Muchova ha disegnato il campo con colpi profondi e imperiosi, la rete presa attaccando controtempo, il serve and volley eseguito con il pilota automatico. Vana e priva di effettiva fiducia la resistenza dell’italiana, con il piccolo rammarico per quel vantaggio sciupato nel set iniziale. Ma è poca cosa alla luce di quel che si è visto sul Louis Armstrong stadium: scarica fisicamente e di testa, lenta e confusa, Paolini ha progressivamente ceduto senza accendersi. Nessuna scossa, l’energia latitante, il serbatoio vuoto. L’altra ha imperversato con un timing perfetto, lucida e consapevole di quel che dovesse fare per neutralizzare l’avversaria. Un piano tattico applicato alla perfezione.

Niente si può rimproverare alla ragazza di Bagni di Lucca, ci mancherebbe. Jasmine è la numero cinque del mondo, ma nella classifica virtuale ha superato l’americana Pegula insediandosi al quarto posto. Dov’è già, seduta fra due cuscini, nella graduatoria della race che a fine anno laurea le otto maestre per le Finals. Ascesa più che meritata, perché nessuna ha vinto più di lei a livello Major nel circus femminile 2024: 18 vittorie a referto, solo una in meno di Sinner e Alcaraz, ovvero la nuova generazione di fenomeni. L’azzurra è diventata in un lampo una delle più temute in circolazione. Fino al 2023 non era mai andata oltre il secondo turno negli Slam: d’improvviso la metamorfosi a 28 anni. Dopo il successo nel Wta 1000 di Dubai che le ha spalancato l’ingresso fra le top 20, ha giocato due finali al Roland-Garros tra singolo e doppio e poi la finale a Wimbledon. Oltre alla medaglia d’oro nel doppio con Errani alle Olimpiadi di Parigi. Terra rossa più erba, dunque. E sul cemento sa farsi rispettare, sebbene la superficie blu non sia la preferita. È insomma una campionessa completa come la ceca, sua coetanea, che incanta il pubblico: in campo sa fare tutto e bene, è un’artista della racchetta ed tornata a dimostrarlo.

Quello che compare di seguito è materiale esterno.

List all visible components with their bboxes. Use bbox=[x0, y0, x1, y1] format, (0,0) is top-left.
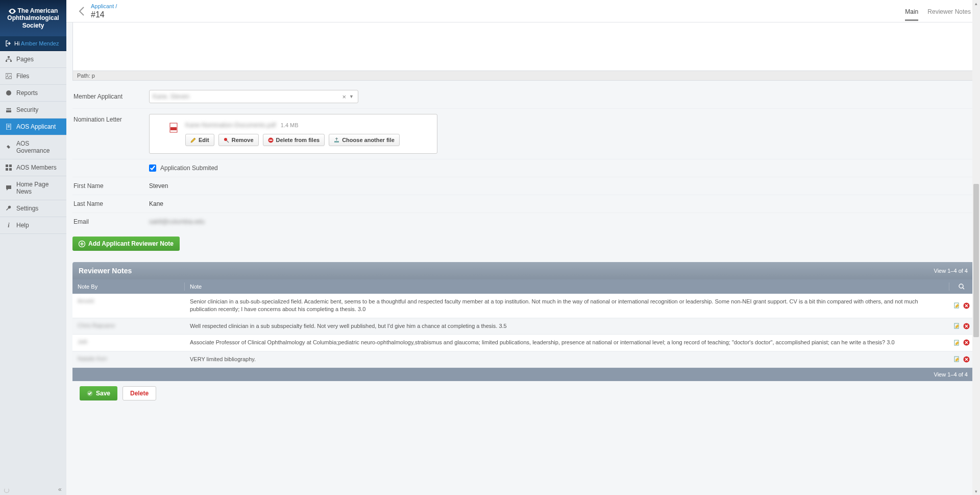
nav-files[interactable]: Files bbox=[0, 68, 66, 85]
back-button[interactable] bbox=[76, 5, 88, 17]
page-title: #14 bbox=[91, 10, 905, 19]
svg-point-4 bbox=[7, 75, 8, 76]
row-delete-button[interactable] bbox=[963, 322, 970, 329]
row-delete-button[interactable] bbox=[963, 302, 970, 309]
app-root: The American Ophthalmological Society Hi… bbox=[0, 0, 980, 495]
nav-settings[interactable]: Settings bbox=[0, 200, 66, 217]
search-icon bbox=[959, 284, 965, 290]
nav-aos-governance[interactable]: AOS Governance bbox=[0, 135, 66, 159]
rich-text-editor[interactable] bbox=[72, 22, 974, 71]
grid-icon bbox=[5, 164, 12, 171]
logout-icon[interactable] bbox=[5, 40, 11, 46]
member-applicant-select[interactable]: Kane, Steven × ▼ bbox=[149, 90, 358, 103]
file-edit-button[interactable]: Edit bbox=[185, 134, 214, 146]
last-name-label: Last Name bbox=[72, 200, 149, 207]
footer-actions: Save Delete bbox=[72, 381, 974, 406]
clear-icon[interactable]: × bbox=[340, 93, 348, 101]
col-search[interactable] bbox=[949, 279, 974, 294]
info-icon: i bbox=[5, 222, 12, 229]
note-text: Well respected clinician in a sub subspe… bbox=[185, 318, 949, 334]
nav-home-page-news[interactable]: Home Page News bbox=[0, 176, 66, 200]
scroll-up-icon[interactable]: ▴ bbox=[972, 0, 980, 7]
email-value: sak8@columbia.edu bbox=[149, 218, 974, 225]
save-button[interactable]: Save bbox=[80, 386, 117, 400]
content-scroll[interactable]: Path: p Member Applicant Kane, Steven × … bbox=[66, 22, 980, 495]
note-by: Natalie Kerr bbox=[72, 351, 185, 367]
vertical-scrollbar[interactable]: ▴ ▾ bbox=[972, 0, 980, 495]
form-icon bbox=[5, 123, 12, 130]
nav-label: AOS Governance bbox=[16, 140, 61, 154]
sidebar-collapse-button[interactable]: « bbox=[58, 486, 62, 493]
svg-rect-14 bbox=[9, 168, 12, 171]
reviewer-notes-panel: Reviewer Notes View 1–4 of 4 Note By Not… bbox=[72, 262, 974, 381]
nav-security[interactable]: Security bbox=[0, 102, 66, 119]
table-row: Natalie Kerr VERY limited bibliography. bbox=[72, 351, 974, 368]
svg-point-22 bbox=[959, 284, 963, 288]
table-head: Note By Note bbox=[72, 279, 974, 294]
svg-point-8 bbox=[8, 108, 10, 110]
svg-rect-0 bbox=[8, 56, 10, 58]
nav-label: Home Page News bbox=[16, 181, 61, 195]
application-submitted-checkbox[interactable] bbox=[149, 164, 156, 172]
chat-icon bbox=[5, 184, 12, 192]
svg-rect-12 bbox=[9, 164, 12, 167]
row-edit-button[interactable] bbox=[954, 356, 960, 363]
people-icon bbox=[5, 106, 12, 113]
nav-label: Pages bbox=[16, 56, 34, 63]
file-choose-another-button[interactable]: Choose another file bbox=[329, 134, 400, 146]
note-text: Senior clinician in a sub-sub-specialize… bbox=[185, 294, 949, 318]
scrollbar-thumb[interactable] bbox=[973, 184, 979, 337]
row-delete-button[interactable] bbox=[963, 339, 970, 346]
nav-help[interactable]: iHelp bbox=[0, 217, 66, 234]
col-note-by[interactable]: Note By bbox=[72, 279, 185, 294]
nav-reports[interactable]: Reports bbox=[0, 85, 66, 102]
svg-point-5 bbox=[6, 90, 11, 96]
row-edit-button[interactable] bbox=[954, 339, 960, 346]
nav-label: AOS Applicant bbox=[16, 123, 56, 130]
tab-main[interactable]: Main bbox=[905, 2, 918, 21]
svg-rect-9 bbox=[6, 110, 11, 112]
pencil-icon bbox=[190, 137, 196, 143]
row-edit-button[interactable] bbox=[954, 302, 960, 309]
header: Applicant / #14 Main Reviewer Notes bbox=[66, 0, 980, 22]
delete-icon bbox=[268, 137, 274, 143]
pdf-icon bbox=[169, 123, 179, 146]
delete-button[interactable]: Delete bbox=[122, 386, 156, 400]
svg-rect-19 bbox=[269, 139, 272, 140]
main: Applicant / #14 Main Reviewer Notes Path… bbox=[66, 0, 980, 495]
note-text: VERY limited bibliography. bbox=[185, 351, 949, 367]
eye-icon bbox=[9, 9, 16, 14]
table-row: Arnold Senior clinician in a sub-sub-spe… bbox=[72, 294, 974, 318]
nav-label: AOS Members bbox=[16, 164, 57, 171]
scroll-down-icon[interactable]: ▾ bbox=[972, 488, 980, 495]
tab-reviewer-notes[interactable]: Reviewer Notes bbox=[927, 2, 971, 21]
nav-pages[interactable]: Pages bbox=[0, 51, 66, 68]
svg-rect-13 bbox=[6, 168, 8, 171]
svg-rect-11 bbox=[6, 164, 8, 167]
file-delete-files-button[interactable]: Delete from files bbox=[263, 134, 325, 146]
member-applicant-label: Member Applicant bbox=[72, 93, 149, 100]
svg-rect-10 bbox=[7, 124, 11, 130]
brand: The American Ophthalmological Society bbox=[0, 0, 66, 36]
panel-count-top: View 1–4 of 4 bbox=[934, 268, 968, 274]
greeting-user-link[interactable]: Amber Mendez bbox=[21, 40, 59, 46]
file-remove-button[interactable]: Remove bbox=[218, 134, 259, 146]
breadcrumb-parent[interactable]: Applicant bbox=[91, 3, 114, 9]
sidebar: The American Ophthalmological Society Hi… bbox=[0, 0, 66, 495]
panel-count-bottom: View 1–4 of 4 bbox=[72, 368, 974, 381]
table-row: Chris Rapuano Well respected clinician i… bbox=[72, 318, 974, 335]
add-reviewer-note-button[interactable]: Add Applicant Reviewer Note bbox=[72, 237, 180, 251]
col-note[interactable]: Note bbox=[185, 279, 949, 294]
table-row: Jelli Associate Professor of Clinical Op… bbox=[72, 335, 974, 351]
nav-aos-members[interactable]: AOS Members bbox=[0, 159, 66, 176]
row-edit-button[interactable] bbox=[954, 322, 960, 329]
note-by: Arnold bbox=[72, 294, 185, 318]
nav-aos-applicant[interactable]: AOS Applicant bbox=[0, 119, 66, 135]
table-body: Arnold Senior clinician in a sub-sub-spe… bbox=[72, 294, 974, 368]
chevron-down-icon[interactable]: ▼ bbox=[348, 94, 355, 99]
nav-label: Help bbox=[16, 222, 29, 229]
first-name-label: First Name bbox=[72, 182, 149, 190]
last-name-value: Kane bbox=[149, 200, 974, 207]
svg-point-6 bbox=[7, 108, 8, 110]
row-delete-button[interactable] bbox=[963, 356, 970, 363]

La classifica da 52 del mondo per Muchova è un’eresia. Lo scorso anno è stata finalista al Roland Garros ed è arrivata fra le prime quattro a New York, toccando il best ranking numero otto. Finché l’infortunio l’ha bloccata. Pian piano però ha messo via i cattivi pensieri: rientrata a fine giugno, sta velocemente tornando ai livelli che le spettano. La sua presenza arricchisce un circuito monocorde perché Karolina somiglia alla chimera del mito, una stilista metà Roberta Vinci e metà Ons Jabeur. O se preferite un panda, specie protetta in via d’estinzione: la risposta all’invasione delle macchine sparapalle. A confronto di tanta bellezza, la Jasmine di oggi s’è fatta piccola piccola. Nel secondo set ha tamponato l’emorragia fino al 3-3, mai incisiva però in risposta e per di più orfana della prima palla di servizio. Così la partita è volata via senza spegnere comunque il sorriso di Jas, consapevole dei motivi dietro la sconfitta — la grande stanchezza — e orgogliosa del percorso da favola. L’applauso di Flushing Meadows è il giusto premio per Miss Smile.